Mice have different facial expression depending on how they feel — a doorway to the origin of emotions

The facial expressions of mice reflect their internal emotional state, similarly to humans. The findings offer a possible neural mechanism of emotions. Credit: MPI of Neurobiology / Kuhl.

There are over 7,000 languages spoken in the world today. And while there is a lot of common ground in how people express body language in different cultures, one thing seems to be ubiquitous to humans: facial expressions as reactions to prime emotions, such as fear, joy, or disgust.

According to new research, mice also have facial expressions that they cannot readily control and which appear predictably under certain stimuli. This important work might help unravel the evolutionary origin of emotions.

The universality of emotional facial expressions

Charles Darwin was the first to suggest that the facial expressions of emotions are universal. In fact, this was one of the centerpieces of his theory of natural selection, proposing that emotions and their expressions were biologically innate and evolutionarily adaptive, and that similarities in them could be seen phylogenetically.

This particular idea was not validated until the 1970s, when studies showed high cross-cultural agreement in judgments of emotions in faces by people in both literate and preliterate cultures.

Over 100 modern studies published since then — which have been carried out by different researchers from different institutions using different methodologies with participants from different cultures — have converged towards the same set of results, pointing towards the universal facial expressions of at least seven emotions: anger, contempt, disgust, fear, joy, sadness, and surprise.

Of mice and facial expressions

In a new study, researchers at Max Planck Institute of Neurobiology in Germany used machine vision to study the facial expressions of mice in relation to the emotions that they experienced.

Their work showed that the facial expressions of mice were not just a reaction to the environment, but rather a reflection of their internal emotional state. The researchers were able to reliably link five emotional states to the facial expressions of mice: pleasure, disgust, nausea, pain, and fear, all of which were clearly distinguishable for the computer algorithms. 

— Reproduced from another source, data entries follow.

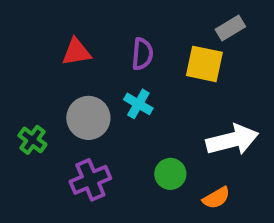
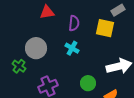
red triangle: (76, 52) -> (47, 12), moved
gray circle: (88, 118) -> (36, 48), moved

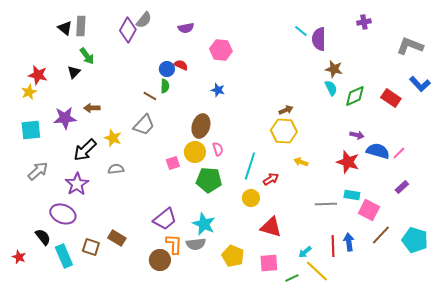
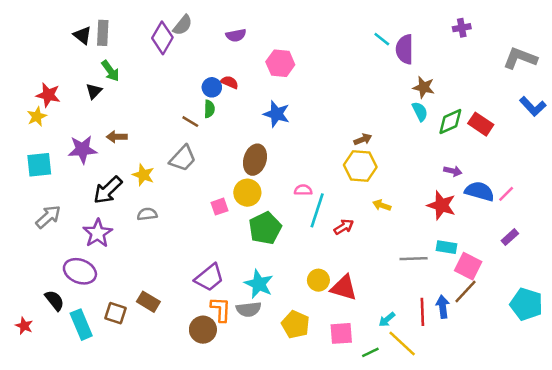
blue star: (218, 90) -> (277, 114), size x1.5
red rectangle: (391, 98) -> (481, 124), moved
pink semicircle: (218, 149) -> (303, 190), moved, turned -72
green pentagon: (209, 180) -> (265, 228), turned -30
yellow circle: (251, 198) -> (318, 280), moved
brown line: (381, 235) -> (466, 292), moved

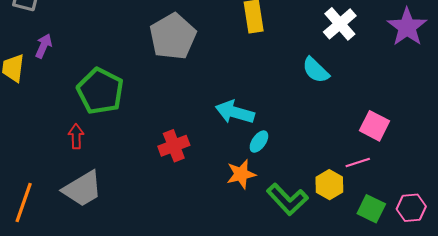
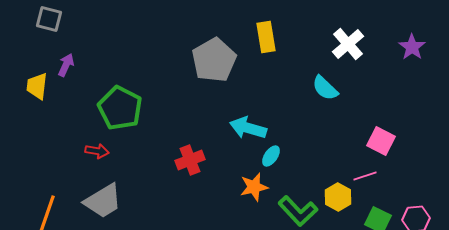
purple star: (407, 27) -> (412, 47), size x0.7
gray pentagon: (173, 36) -> (214, 60), moved
red arrow: (76, 136) -> (97, 151), turned 100

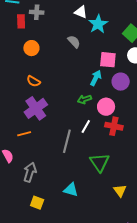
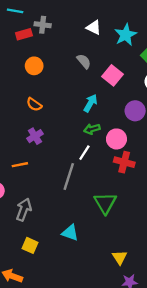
red rectangle: (21, 21) -> (24, 34), turned 72
cyan star: (98, 24) -> (126, 35), moved
pink square: (108, 60) -> (112, 75), moved, turned 30
cyan arrow: (96, 78) -> (90, 103), moved
purple cross: (36, 108) -> (35, 136), size x0.6
white line: (86, 126) -> (84, 153), moved
yellow triangle: (120, 191) -> (120, 257), moved

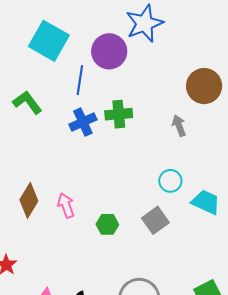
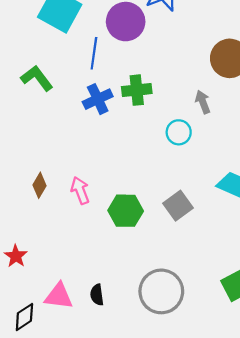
cyan circle: (170, 181) -> (179, 132), moved
brown diamond: (29, 200) -> (39, 185), size x0.7
green hexagon: (107, 224) -> (126, 211), size x1.4

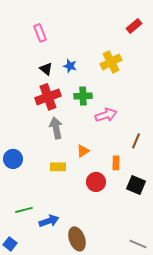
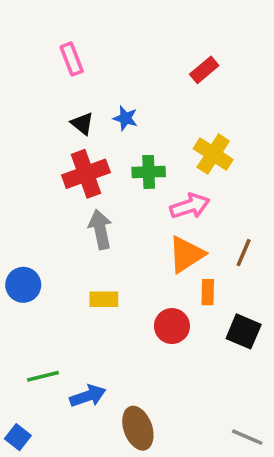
red rectangle: (134, 26) -> (204, 70), moved
yellow cross: (111, 62) -> (213, 154), moved, turned -30
orange triangle: (83, 151) -> (186, 254), moved, size x1.6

“Mice that licked a sugar solution when they were thirsty showed a much more joyful facial expression than satiated mice,” explains Nadine Gogolla, who led the study. 

When they were offered a slightly salty solution to quench their thirst, the mice exhibited a “satisfied” facial expression, while a very salty solution produced a “disgusted” face as a response.

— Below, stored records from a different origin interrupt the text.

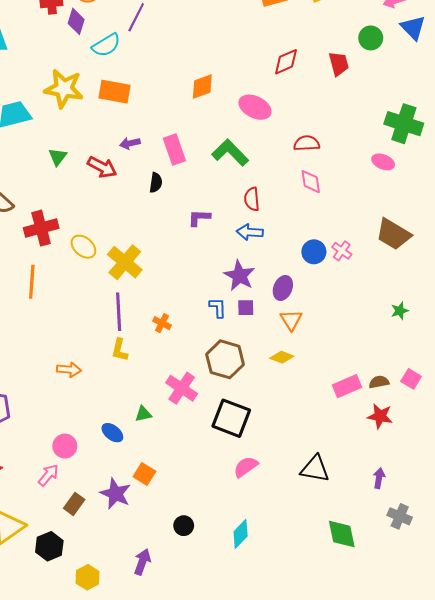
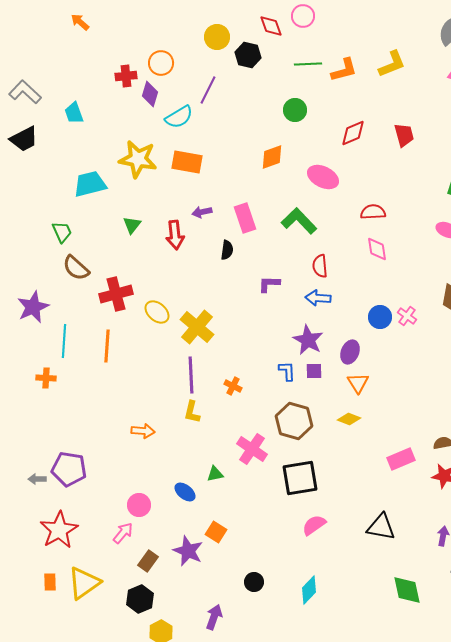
green circle: (371, 38) -> (295, 110), moved
red arrow: (102, 167) -> (175, 235), turned 56
pink rectangle: (347, 386) -> (401, 459), moved
black square: (231, 418) -> (300, 478), turned -30
black hexagon: (49, 546) -> (140, 599), moved

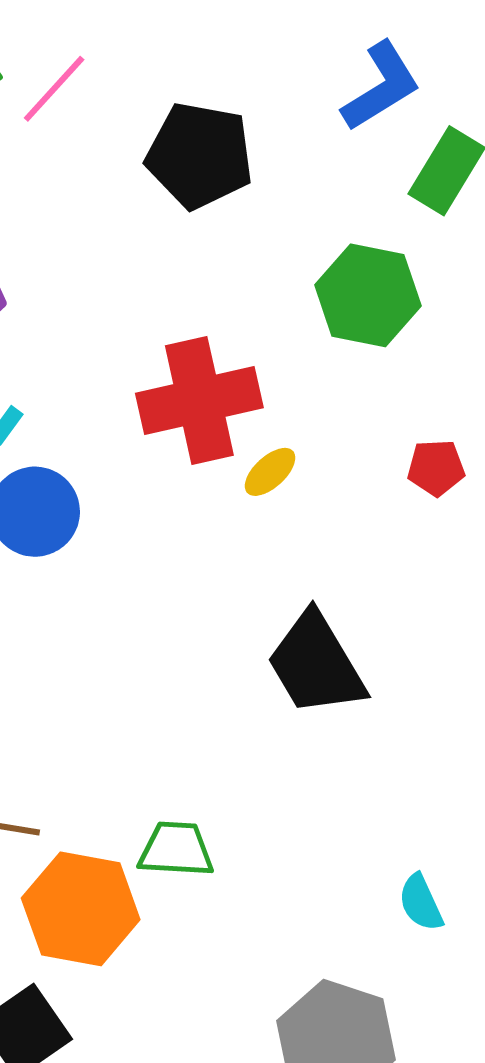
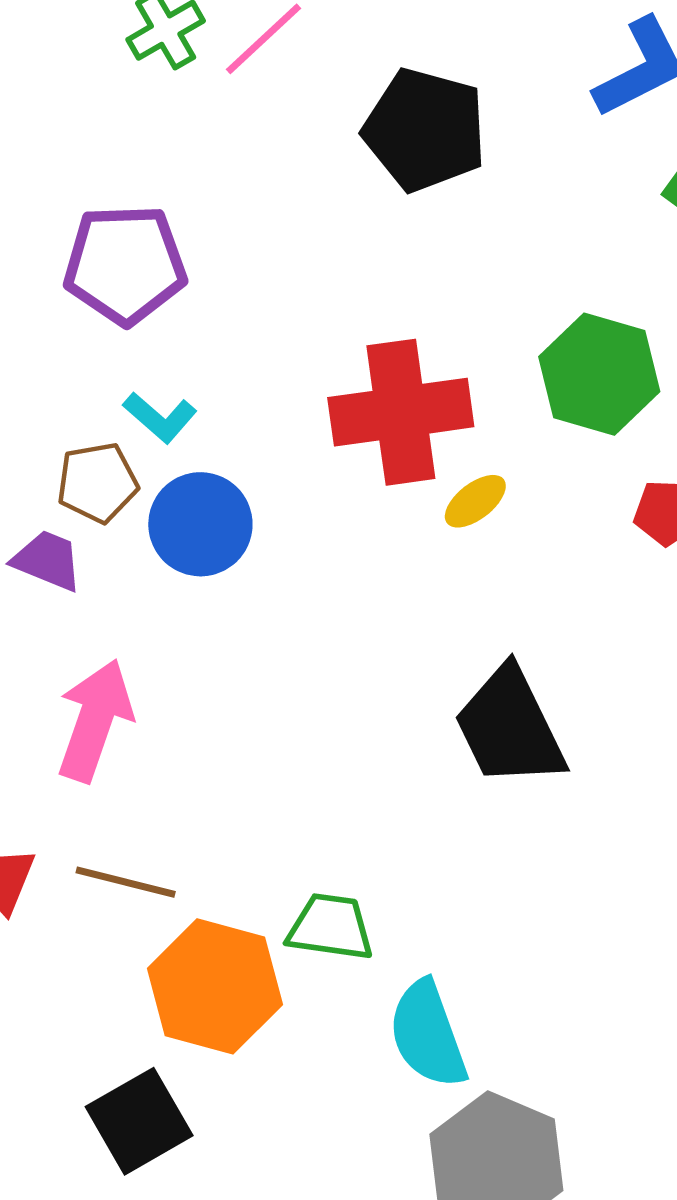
green hexagon: (368, 295) -> (599, 374), moved
cyan semicircle: (421, 903) -> (428, 1034), moved, size x1.6

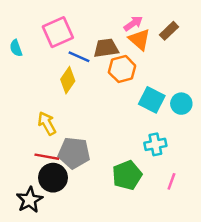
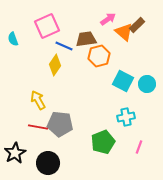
orange triangle: (139, 39) -> (124, 32), moved
black circle: (53, 178) -> (48, 163), moved
black star: (30, 200) -> (15, 153), moved

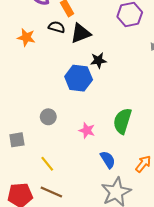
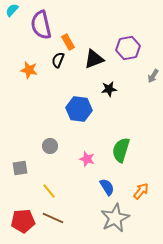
black semicircle: (57, 27) -> (58, 60), turned -84
black triangle: (81, 33) -> (94, 59), moved
black star: (98, 60) -> (109, 89), moved

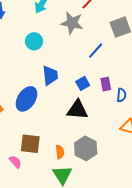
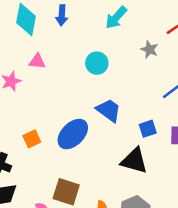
gray star: (72, 23) -> (149, 49), size x0.6
blue trapezoid: (50, 75) -> (109, 110), turned -60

The researchers also scanned the brains of the mice in order to investigate how neural activity in different brain regions drives facial expressions.

When they activated certain neurons with light shined on specific brain areas known to play a role in emotional processing, the mice exhibited predictable facial expressions.

One such brain area is the insular cortex, where the emotionally-related behavior and perception of emotions are processed in both humans and animals. Neurons in the insular cortex reacted with the same strength and at exactly the same time as the mouse changed facial expression.

This is actually tremendously important research. Emotions are an incredibly important aspect of human life, but research so far has not been able to precisely identify the mechanisms responsible for all the complex feelings that we have.

“We humans may notice a subtle facial change in the mice, but we can only recognize the emotion behind it with a great deal of experience and can hardly ever determine its intensity,” says Nejc Dolensek, the study’s lead author. “With our automated face recognition system, we can now measure the intensity and nature of an emotion on a timescale of milliseconds and compare it to the neuronal activity in relevant brain areas.” 

All of these results suggest that there may be “emotion neurons”, which are dedicated to processing and expressing emotion in the body, with each sensation being controlled by a different type of neuron.

“By recording facial expressions, we can now investigate the fundamental neuronal mechanisms behind emotions in the mouse animal model,” explains Nadine Gogolla. “This is an important prerequisite for the investigation of emotions and possible disorders in their processing, such as in anxiety disorders or depression.”

The findings appeared in the journal Science.